_Work request_
Set down the data again word for word. Skip any pictures.

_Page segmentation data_
□ □ □ □ □

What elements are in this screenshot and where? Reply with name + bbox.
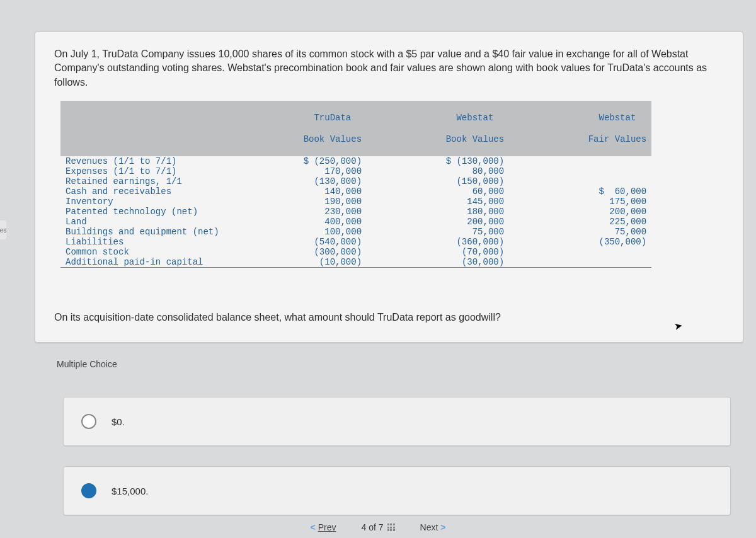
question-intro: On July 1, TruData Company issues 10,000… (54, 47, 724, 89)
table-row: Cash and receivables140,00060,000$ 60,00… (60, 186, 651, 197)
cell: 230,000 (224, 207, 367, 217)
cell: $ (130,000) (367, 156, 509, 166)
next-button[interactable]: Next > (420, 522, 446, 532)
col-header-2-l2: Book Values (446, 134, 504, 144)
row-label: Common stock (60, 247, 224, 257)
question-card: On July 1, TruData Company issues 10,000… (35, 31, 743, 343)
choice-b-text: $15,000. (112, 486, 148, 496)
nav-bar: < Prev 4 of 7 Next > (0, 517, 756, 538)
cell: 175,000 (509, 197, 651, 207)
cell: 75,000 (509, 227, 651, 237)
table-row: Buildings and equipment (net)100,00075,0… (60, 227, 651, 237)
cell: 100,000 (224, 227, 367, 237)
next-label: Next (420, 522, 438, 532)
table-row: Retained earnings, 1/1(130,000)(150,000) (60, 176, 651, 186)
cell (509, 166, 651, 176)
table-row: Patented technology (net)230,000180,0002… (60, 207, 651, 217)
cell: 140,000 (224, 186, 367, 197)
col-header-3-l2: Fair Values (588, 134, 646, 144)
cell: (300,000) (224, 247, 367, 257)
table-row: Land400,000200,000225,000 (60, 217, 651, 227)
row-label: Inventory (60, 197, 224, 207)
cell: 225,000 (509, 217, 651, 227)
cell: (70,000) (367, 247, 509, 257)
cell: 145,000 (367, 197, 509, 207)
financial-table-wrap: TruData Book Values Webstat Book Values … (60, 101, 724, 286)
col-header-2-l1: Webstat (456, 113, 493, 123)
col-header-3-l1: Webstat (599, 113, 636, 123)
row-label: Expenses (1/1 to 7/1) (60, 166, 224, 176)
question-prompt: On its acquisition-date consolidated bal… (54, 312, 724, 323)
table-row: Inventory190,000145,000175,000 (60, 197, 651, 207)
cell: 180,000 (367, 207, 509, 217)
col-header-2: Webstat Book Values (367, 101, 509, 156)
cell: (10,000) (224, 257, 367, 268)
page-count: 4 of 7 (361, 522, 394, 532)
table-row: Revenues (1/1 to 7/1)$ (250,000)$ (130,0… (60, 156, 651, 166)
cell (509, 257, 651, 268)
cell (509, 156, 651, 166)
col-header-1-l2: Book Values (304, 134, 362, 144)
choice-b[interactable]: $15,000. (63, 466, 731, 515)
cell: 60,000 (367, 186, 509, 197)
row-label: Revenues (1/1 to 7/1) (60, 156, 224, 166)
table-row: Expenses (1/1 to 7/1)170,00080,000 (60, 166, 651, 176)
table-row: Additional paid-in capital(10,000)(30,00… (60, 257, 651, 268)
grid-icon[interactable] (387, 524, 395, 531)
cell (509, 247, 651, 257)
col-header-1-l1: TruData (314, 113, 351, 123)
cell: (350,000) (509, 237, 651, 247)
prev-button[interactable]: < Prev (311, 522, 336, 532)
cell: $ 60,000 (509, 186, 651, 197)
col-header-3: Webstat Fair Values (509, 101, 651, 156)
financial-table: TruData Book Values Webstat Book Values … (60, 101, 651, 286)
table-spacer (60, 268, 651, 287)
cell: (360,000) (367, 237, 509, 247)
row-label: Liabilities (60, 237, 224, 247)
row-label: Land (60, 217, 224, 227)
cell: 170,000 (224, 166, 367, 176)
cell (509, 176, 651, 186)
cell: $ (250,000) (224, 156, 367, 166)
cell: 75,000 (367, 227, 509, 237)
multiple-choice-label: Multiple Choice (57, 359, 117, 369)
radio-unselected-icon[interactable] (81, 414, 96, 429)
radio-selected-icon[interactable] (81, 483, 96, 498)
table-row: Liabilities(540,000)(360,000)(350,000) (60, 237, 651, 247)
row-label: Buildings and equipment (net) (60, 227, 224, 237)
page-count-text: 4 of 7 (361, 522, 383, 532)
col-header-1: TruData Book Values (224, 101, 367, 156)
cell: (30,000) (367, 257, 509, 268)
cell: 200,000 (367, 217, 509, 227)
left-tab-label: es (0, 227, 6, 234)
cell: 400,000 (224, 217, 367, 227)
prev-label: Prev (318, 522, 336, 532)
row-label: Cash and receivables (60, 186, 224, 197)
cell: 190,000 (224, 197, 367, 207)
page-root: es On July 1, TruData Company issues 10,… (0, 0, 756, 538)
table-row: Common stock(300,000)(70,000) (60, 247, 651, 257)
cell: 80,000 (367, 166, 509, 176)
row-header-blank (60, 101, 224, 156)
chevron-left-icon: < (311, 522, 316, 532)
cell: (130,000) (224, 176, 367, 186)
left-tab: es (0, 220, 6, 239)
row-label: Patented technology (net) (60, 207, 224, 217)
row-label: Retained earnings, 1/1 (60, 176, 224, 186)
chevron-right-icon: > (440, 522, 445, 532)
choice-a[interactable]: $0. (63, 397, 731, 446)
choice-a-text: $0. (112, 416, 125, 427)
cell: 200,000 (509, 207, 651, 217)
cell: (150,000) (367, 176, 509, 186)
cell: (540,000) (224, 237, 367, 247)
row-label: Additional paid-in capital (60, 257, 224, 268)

□ □ □ □ □

_Exercise solution_
What elements are in this screenshot and where? Reply with name + bbox.
question-intro: On July 1, TruData Company issues 10,000… (54, 47, 724, 89)
table-row: Cash and receivables140,00060,000$ 60,00… (60, 186, 651, 197)
cell: 230,000 (224, 207, 367, 217)
cell: $ (130,000) (367, 156, 509, 166)
next-button[interactable]: Next > (420, 522, 446, 532)
col-header-2-l2: Book Values (446, 134, 504, 144)
row-label: Common stock (60, 247, 224, 257)
question-card: On July 1, TruData Company issues 10,000… (35, 31, 743, 343)
choice-b-text: $15,000. (112, 486, 148, 496)
nav-bar: < Prev 4 of 7 Next > (0, 517, 756, 538)
cell: 175,000 (509, 197, 651, 207)
cell: 75,000 (509, 227, 651, 237)
table-row: Buildings and equipment (net)100,00075,0… (60, 227, 651, 237)
cell: 100,000 (224, 227, 367, 237)
next-label: Next (420, 522, 438, 532)
table-row: Retained earnings, 1/1(130,000)(150,000) (60, 176, 651, 186)
cell (509, 166, 651, 176)
table-row: Patented technology (net)230,000180,0002… (60, 207, 651, 217)
cell: 140,000 (224, 186, 367, 197)
col-header-3-l2: Fair Values (588, 134, 646, 144)
cell: (300,000) (224, 247, 367, 257)
table-row: Land400,000200,000225,000 (60, 217, 651, 227)
row-label: Inventory (60, 197, 224, 207)
cell: 225,000 (509, 217, 651, 227)
cell: (70,000) (367, 247, 509, 257)
cell: 145,000 (367, 197, 509, 207)
financial-table-wrap: TruData Book Values Webstat Book Values … (60, 101, 724, 286)
col-header-2-l1: Webstat (456, 113, 493, 123)
col-header-3-l1: Webstat (599, 113, 636, 123)
row-label: Expenses (1/1 to 7/1) (60, 166, 224, 176)
question-prompt: On its acquisition-date consolidated bal… (54, 312, 724, 323)
table-row: Inventory190,000145,000175,000 (60, 197, 651, 207)
cell: 180,000 (367, 207, 509, 217)
col-header-2: Webstat Book Values (367, 101, 509, 156)
cell: (10,000) (224, 257, 367, 268)
page-count: 4 of 7 (361, 522, 394, 532)
table-row: Revenues (1/1 to 7/1)$ (250,000)$ (130,0… (60, 156, 651, 166)
cell (509, 257, 651, 268)
cell (509, 156, 651, 166)
col-header-1-l2: Book Values (304, 134, 362, 144)
choice-b[interactable]: $15,000. (63, 466, 731, 515)
cell: 60,000 (367, 186, 509, 197)
row-label: Revenues (1/1 to 7/1) (60, 156, 224, 166)
table-row: Expenses (1/1 to 7/1)170,00080,000 (60, 166, 651, 176)
table-row: Additional paid-in capital(10,000)(30,00… (60, 257, 651, 268)
grid-icon[interactable] (387, 524, 395, 531)
cell (509, 247, 651, 257)
col-header-1-l1: TruData (314, 113, 351, 123)
cell: (350,000) (509, 237, 651, 247)
prev-button[interactable]: < Prev (311, 522, 336, 532)
cell: $ 60,000 (509, 186, 651, 197)
col-header-3: Webstat Fair Values (509, 101, 651, 156)
financial-table: TruData Book Values Webstat Book Values … (60, 101, 651, 286)
table-spacer (60, 268, 651, 287)
cell: (360,000) (367, 237, 509, 247)
row-label: Liabilities (60, 237, 224, 247)
row-label: Land (60, 217, 224, 227)
cell: 170,000 (224, 166, 367, 176)
cell (509, 176, 651, 186)
cell: $ (250,000) (224, 156, 367, 166)
cell: 75,000 (367, 227, 509, 237)
multiple-choice-label: Multiple Choice (57, 359, 117, 369)
radio-unselected-icon[interactable] (81, 414, 96, 429)
radio-selected-icon[interactable] (81, 483, 96, 498)
table-row: Liabilities(540,000)(360,000)(350,000) (60, 237, 651, 247)
row-label: Buildings and equipment (net) (60, 227, 224, 237)
page-count-text: 4 of 7 (361, 522, 383, 532)
col-header-1: TruData Book Values (224, 101, 367, 156)
cell: (30,000) (367, 257, 509, 268)
cell: 200,000 (367, 217, 509, 227)
left-tab-label: es (0, 227, 6, 234)
cell: 400,000 (224, 217, 367, 227)
prev-label: Prev (318, 522, 336, 532)
row-label: Cash and receivables (60, 186, 224, 197)
cell: 190,000 (224, 197, 367, 207)
page-root: es On July 1, TruData Company issues 10,… (0, 0, 756, 538)
table-row: Common stock(300,000)(70,000) (60, 247, 651, 257)
cell: 80,000 (367, 166, 509, 176)
row-header-blank (60, 101, 224, 156)
chevron-left-icon: < (311, 522, 316, 532)
cell: (130,000) (224, 176, 367, 186)
left-tab: es (0, 220, 6, 239)
row-label: Patented technology (net) (60, 207, 224, 217)
row-label: Retained earnings, 1/1 (60, 176, 224, 186)
chevron-right-icon: > (440, 522, 445, 532)
choice-a[interactable]: $0. (63, 397, 731, 446)
choice-a-text: $0. (112, 416, 125, 427)
cell: 200,000 (509, 207, 651, 217)
cell: (150,000) (367, 176, 509, 186)
cell: (540,000) (224, 237, 367, 247)
row-label: Additional paid-in capital (60, 257, 224, 268)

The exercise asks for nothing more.